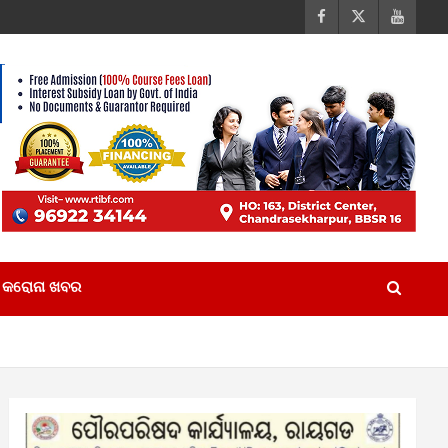
କରୋନା ଖବର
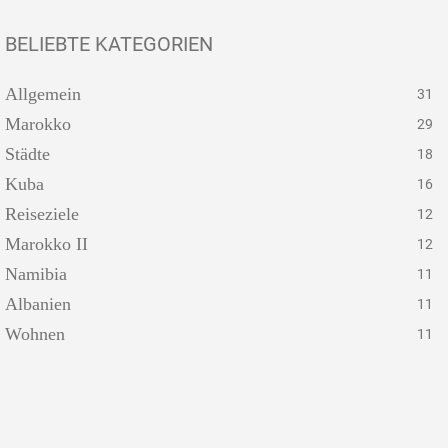
BELIEBTE KATEGORIEN
Allgemein
31
Marokko
29
Städte
18
Kuba
16
Reiseziele
12
Marokko II
12
Namibia
11
Albanien
11
Wohnen
11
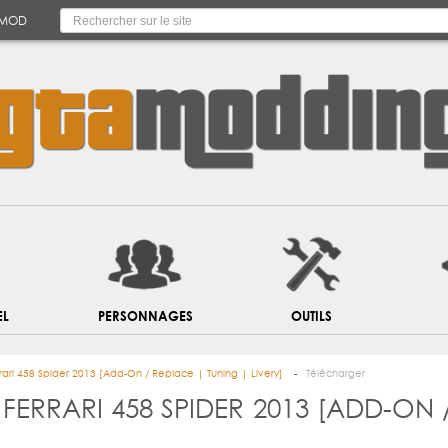
 MOD
EL
PERSONNAGES
OUTILS
rari 458 Spider 2013 [Add-On / Replace | Tuning | Livery]
Télécharger
FERRARI 458 SPIDER 2013 [ADD-ON 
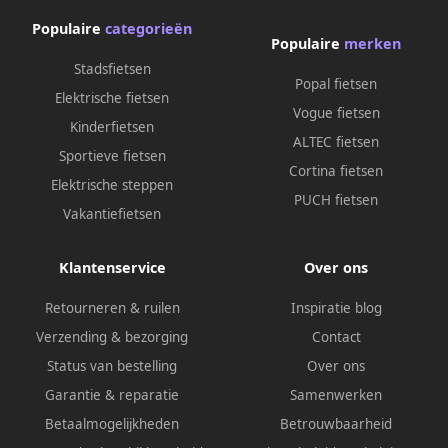
Populaire
categorieën
Populaire
merken
Stadsfietsen
Popal fietsen
Elektrische fietsen
Vogue fietsen
Kinderfietsen
ALTEC fietsen
Sportieve fietsen
Cortina fietsen
Elektrische steppen
PUCH fietsen
Vakantiefietsen
Klantenservice
Over ons
Retourneren & ruilen
Inspiratie blog
Verzending & bezorging
Contact
Status van bestelling
Over ons
Garantie & reparatie
Samenwerken
Betaalmogelijkheden
Betrouwbaarheid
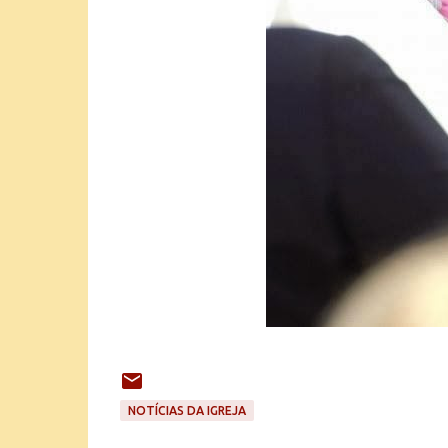
NOTÍCIAS DA IGREJA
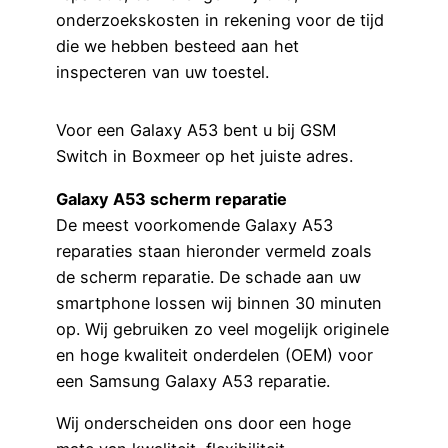
onderzoekskosten in rekening voor de tijd
die we hebben besteed aan het
inspecteren van uw toestel.
Voor een Galaxy A53 bent u bij GSM
Switch in Boxmeer op het juiste adres.
Galaxy A53 scherm reparatie
De meest voorkomende Galaxy A53
reparaties staan hieronder vermeld zoals
de scherm reparatie. De schade aan uw
smartphone lossen wij binnen 30 minuten
op. Wij gebruiken zo veel mogelijk originele
en hoge kwaliteit onderdelen (OEM) voor
een Samsung Galaxy A53 reparatie.
Wij onderscheiden ons door een hoge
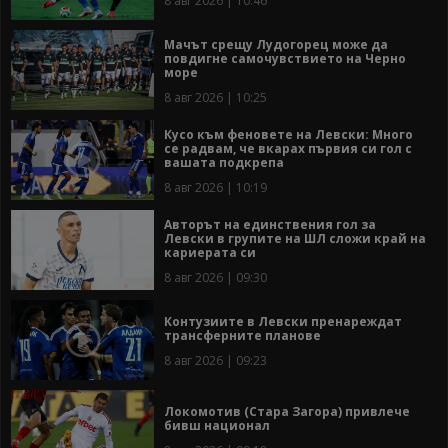
8 авг 2026 | 10:46
Мачът срещу Лудогорец може да
повдигне самочувствието на Черно
море
8 авг 2026 | 10:25
Кусо към феновете на Левски: Много
се радвам, че вкарах първия си гол с
вашата подкрепа
8 авг 2026 | 10:19
Авторът на единствения гол за
Левски в групите на ШЛ сложи край на
кариерата си
8 авг 2026 | 09:30
Контузиите в Левски пренареждат
трансферните планове
8 авг 2026 | 09:23
Локомотив (Стара Загора) привлече
бивш национал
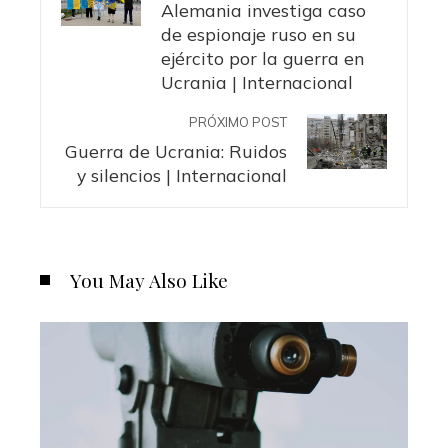
Alemania investiga caso
de espionaje ruso en su
ejército por la guerra en
Ucrania | Internacional
PRÓXIMO POST
Guerra de Ucrania: Ruidos
y silencios | Internacional
You May Also Like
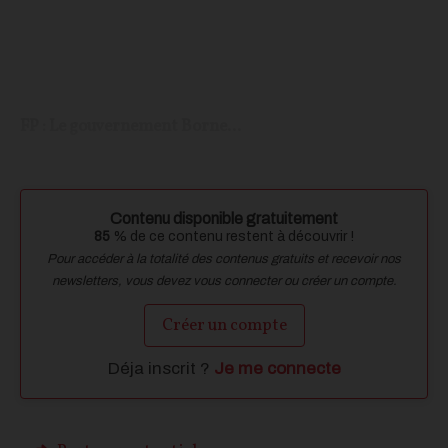
FP : Le gouvernement Borne...
Contenu disponible gratuitement
85
% de ce contenu restent à découvrir !
Pour accéder à la totalité des contenus gratuits et recevoir nos
newsletters, vous devez vous connecter ou créer un compte.
Créer un compte
Déja inscrit ?
Je me connecte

######

To do:
Show each line of the material where the word "scherm" occurs.

Result of the exercise:
Galaxy A53 scherm reparatie
de scherm reparatie. De schade aan uw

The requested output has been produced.